SHENZHEN: When COVID-19 case numbers started ticking up in the southern Chinese city of Shenzhen last week, Robin Chen got in his car and fled to nearby Huizhou.
It wasn’t because he feared the virus – many of his friends overseas had caught it and recovered – but he didn’t want to lose his freedom again as speculation swirled that Shenzhen was headed for its second lockdown in six months.
“I do hope and think there is no reason for our government to continue this policy because it is simply unsustainable,” he said after playing golf and surfing in coastal Huizhou.
Shenzhen, which borders Hong Kong, was locked down last weekend and Chen returned only after the curbs were partially lifted.
Many people in China say they are weary and frustrated that China is sticking with draconian methods to stop the spread of COVID-19, pointing to how the coronavirus appears to have mutated into a less deadly form, with the vast majority of cases in China classified as having mild or no symptoms.
China follows a zero-COVID policy, with lockdowns, frequent testing and quarantines in areas where infections break out.
The policy has kept cases extremely low but has begun this year to exact a heavy economic and psychological toll, especially as outbreaks of the highly infectious Omicron variant continue to erupt.
The measures have given rise to desperate scenes: People fleeing in panic from an IKEA outlet in Shanghai and from the Shenzhen headquarters of tech giant Tencent after they were told the venues were being locked down because they were linked to COVID-19 cases.
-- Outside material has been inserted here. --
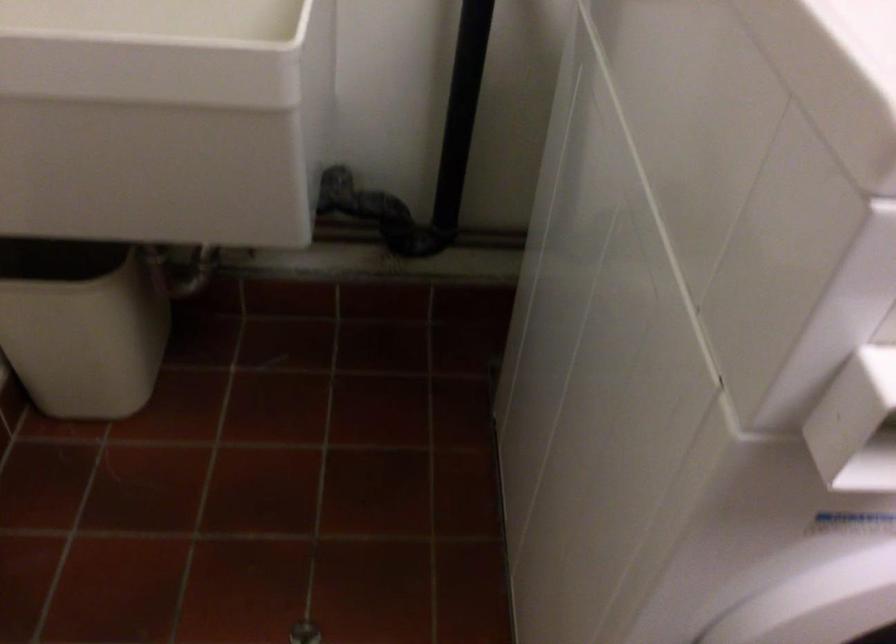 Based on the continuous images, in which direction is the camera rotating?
Reuters has not independently verified the footage, which was shared widely online.
Heavy-handed and formulaic implementation has also drawn scorn: Authorities in the city of Chengdu were criticised after videos on social media showed residents ordered to not leave their high-rise apartments to comply with the lockdown there even after a major earthquake shook their homes.
Many residents in cities such as Shenzhen, Shanghai and Chengdu, among China’s largest metropolises, described the pervasive anxiety over what might happen if even a single case is found in their vicinity.
“We’ve worn masks and done PCR tests since the virus first appeared, and we’ve got vaccinated and boosted, but almost three years later we’re locked down again and again,” said Yan Yuegao, a supply chain manager in Shenzhen.
“For business, one of the very important things is certainty – imagine you have to travel, but you never know when and where you’re going to be stopped, how can you make plans?”